Alert when a device's primary partition isn't encrypted. The Encryption Status monitor checks BitLocker on Windows, FileVault on macOS, and LUKS on Linux with no configuration needed.

Einführung

Unverschlüsselte Endpunkte sind eine der häufigsten Compliance-Lücken in jeder Umgebung. Ein verlorenes Notebook mit einer unverschlüsselten Festplatte ist ein Datenleck; ein verlorenes Notebook mit einer verschlüsselten Festplatte ist ein Hardwareverlust.

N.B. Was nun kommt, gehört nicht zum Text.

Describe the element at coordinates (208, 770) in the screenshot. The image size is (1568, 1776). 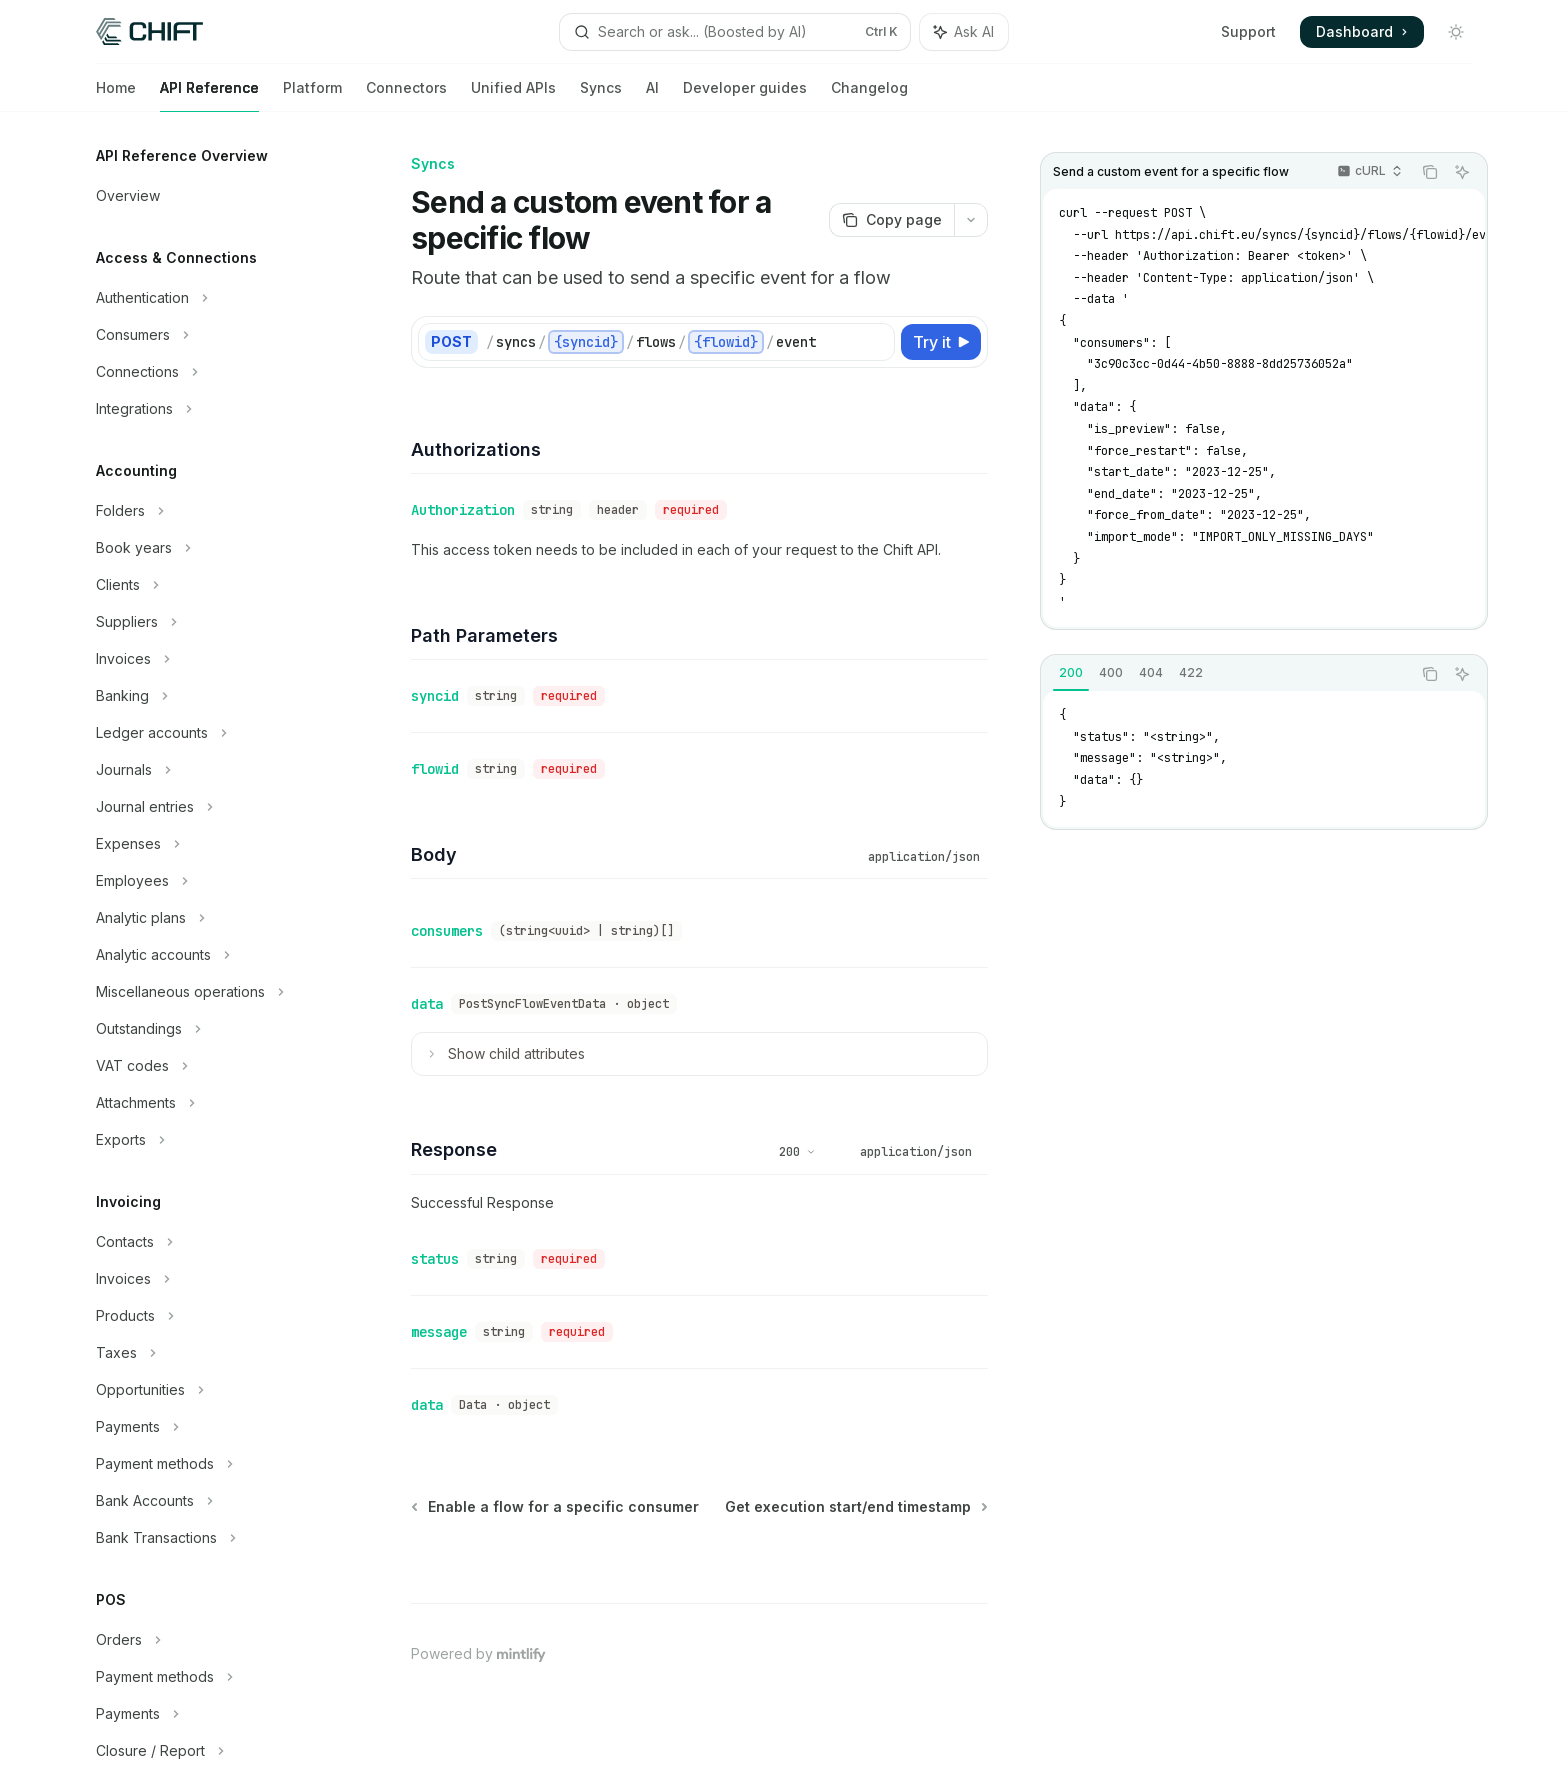
I see `[Toggle Journals section]` at that location.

Der Monitor für den Verschlüsselungsstatus prüft, ob die primäre Partition jedes Geräts verschlüsselt ist, und erstellt eine Warnung, wenn dies nicht der Fall ist oder wenn die Verschlüsselung einen unerwarteten Zustand aufweist. Er funktioniert unter Windows (BitLocker), macOS (FileVault) und Linux (LUKS) und erfordert keine Schwellenwert- oder Dauerkonfiguration. Fügen Sie ihn einer Richtlinie hinzu, und er beginnt sofort mit der Prüfung.


Funktionsweise

Der Monitor läuft auf dem Agenten. Er führt eine boolesche Prüfung durch: Ist die primäre Partition des Geräts verschlüsselt – ja oder nein? Es gibt keine Schwellenwerte, Dauern oder Bereiche zu konfigurieren.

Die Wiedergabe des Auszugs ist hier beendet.